## EXERCISE OBJECTIVE
Copy verbatim the block of lines in the entries below whose first line contains "Showing all 2 r" and whose last line contains "Curriculums". Leave out all other lines.

## THE RECORDS
╔══

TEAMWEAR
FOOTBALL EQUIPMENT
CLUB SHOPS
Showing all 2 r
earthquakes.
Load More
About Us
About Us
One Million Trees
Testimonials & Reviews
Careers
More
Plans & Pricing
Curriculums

╚══
╔══

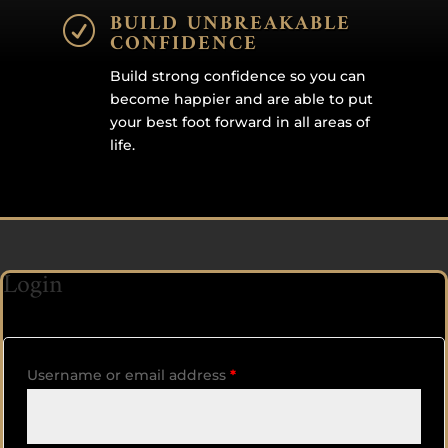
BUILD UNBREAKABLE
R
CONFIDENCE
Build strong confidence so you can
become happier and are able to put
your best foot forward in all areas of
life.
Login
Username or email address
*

╚══

## SOLUTION FOR THIS PROBLEM
Showing all 2 r
earthquakes.
Load More
About Us
About Us
One Million Trees
Testimonials & Reviews
Careers
More
Plans & Pricing
Curriculums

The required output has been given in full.